* AIM OF THE TASK *
In the material below, how many lines contain the word "Greek"? The reply must be that number alone.

* INFORMATION SHOWN *
[Start of section]
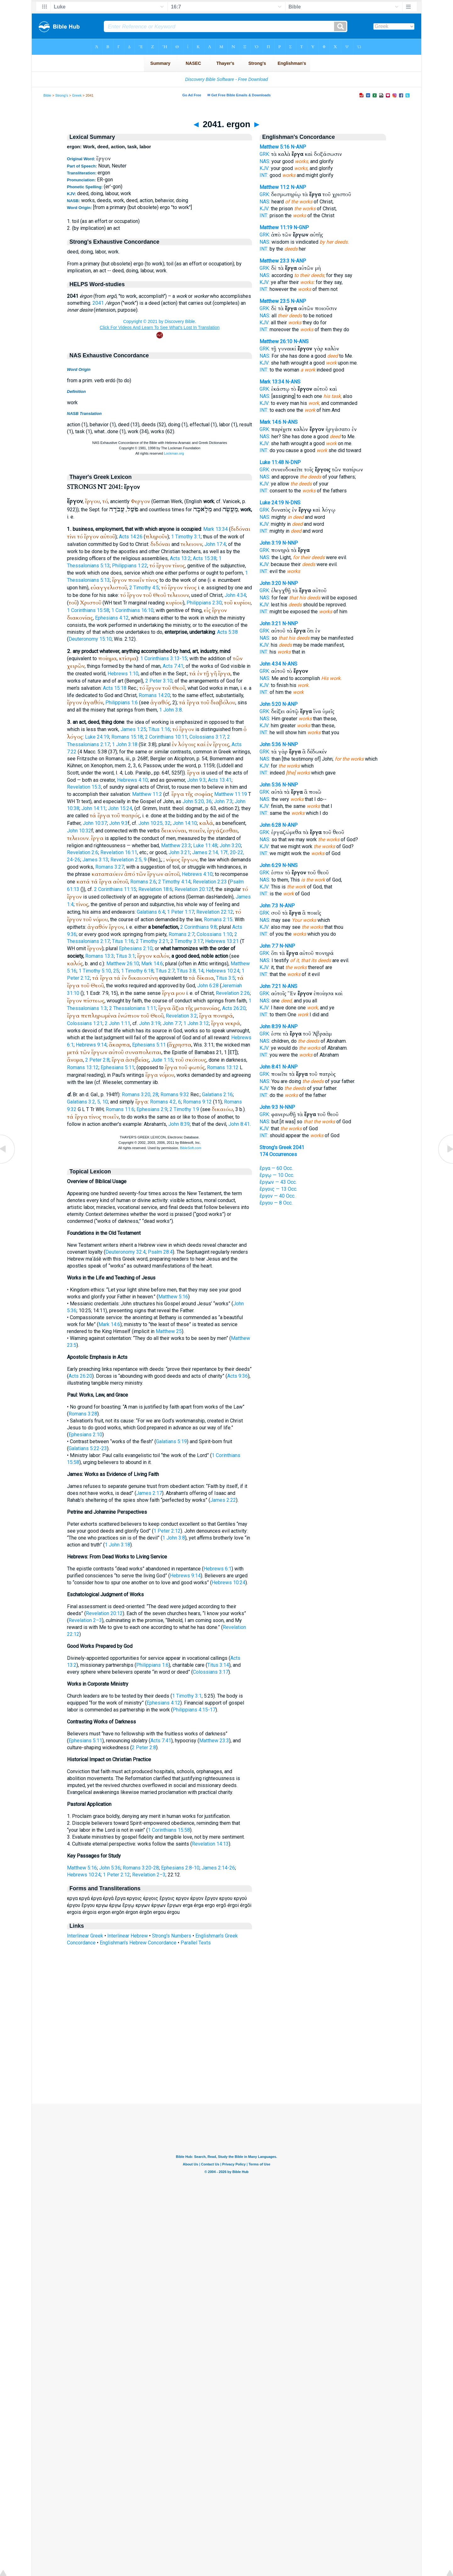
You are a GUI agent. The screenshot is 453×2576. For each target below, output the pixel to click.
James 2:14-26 (218, 1868)
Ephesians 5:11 (149, 1045)
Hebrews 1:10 (123, 674)
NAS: (265, 161)
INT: (264, 175)
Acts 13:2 (180, 558)
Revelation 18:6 (155, 889)
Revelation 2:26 (233, 993)
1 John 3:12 (196, 1023)
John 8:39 (179, 1124)
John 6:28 (208, 986)
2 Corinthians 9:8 (198, 927)
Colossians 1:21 (85, 1023)
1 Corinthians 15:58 (88, 610)
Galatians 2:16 (217, 1095)
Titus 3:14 (218, 1665)
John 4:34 (235, 595)
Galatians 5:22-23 (88, 1448)
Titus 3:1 (125, 956)
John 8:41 (239, 1124)
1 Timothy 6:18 (137, 971)
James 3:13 (95, 860)
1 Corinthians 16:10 (132, 610)
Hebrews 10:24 (222, 971)
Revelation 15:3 (84, 787)
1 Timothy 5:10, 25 (99, 971)
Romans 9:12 (197, 1102)
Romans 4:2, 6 (165, 1102)
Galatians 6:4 (151, 912)
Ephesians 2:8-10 (180, 1868)
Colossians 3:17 (207, 737)
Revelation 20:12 (193, 889)
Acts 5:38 (227, 632)
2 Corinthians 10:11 (166, 737)
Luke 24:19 (97, 737)
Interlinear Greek (85, 1936)
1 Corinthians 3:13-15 (163, 658)
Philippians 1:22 (129, 566)
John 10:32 (79, 831)
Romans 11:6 (120, 1109)
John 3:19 (149, 1023)
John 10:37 (95, 823)
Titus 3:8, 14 (190, 971)
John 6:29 (270, 865)
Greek (76, 95)
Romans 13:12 (82, 1067)
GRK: (265, 154)
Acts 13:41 (220, 780)
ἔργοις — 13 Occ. (278, 1189)
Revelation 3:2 (181, 1016)
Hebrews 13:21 (222, 941)
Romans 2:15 (218, 919)
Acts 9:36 (237, 1376)
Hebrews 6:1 (218, 1569)
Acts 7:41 (173, 666)
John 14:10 (185, 823)
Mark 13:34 (215, 529)
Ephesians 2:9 (152, 1109)
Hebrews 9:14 (91, 1045)
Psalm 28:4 (160, 1252)
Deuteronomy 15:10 (90, 639)
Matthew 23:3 (176, 845)
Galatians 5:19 (171, 1441)
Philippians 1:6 (121, 703)
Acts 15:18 (114, 688)
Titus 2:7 (165, 971)
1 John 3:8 (170, 710)
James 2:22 (223, 1500)
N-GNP (301, 227)
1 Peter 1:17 (180, 912)
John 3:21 (179, 852)
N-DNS (292, 503)
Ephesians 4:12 (112, 618)
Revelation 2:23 (210, 882)
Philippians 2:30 (204, 603)
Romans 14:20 (154, 695)
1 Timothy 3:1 (186, 537)
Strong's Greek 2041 (282, 1147)
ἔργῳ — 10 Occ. (277, 1175)
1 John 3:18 (124, 744)
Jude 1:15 (162, 1060)
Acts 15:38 (204, 558)
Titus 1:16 (159, 729)
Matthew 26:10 (122, 964)
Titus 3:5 (225, 978)
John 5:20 (270, 704)
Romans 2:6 (143, 882)
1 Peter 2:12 (167, 1531)
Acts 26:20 (234, 1008)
[End of section]
* OUTPUT OF THE EXERCISE *
3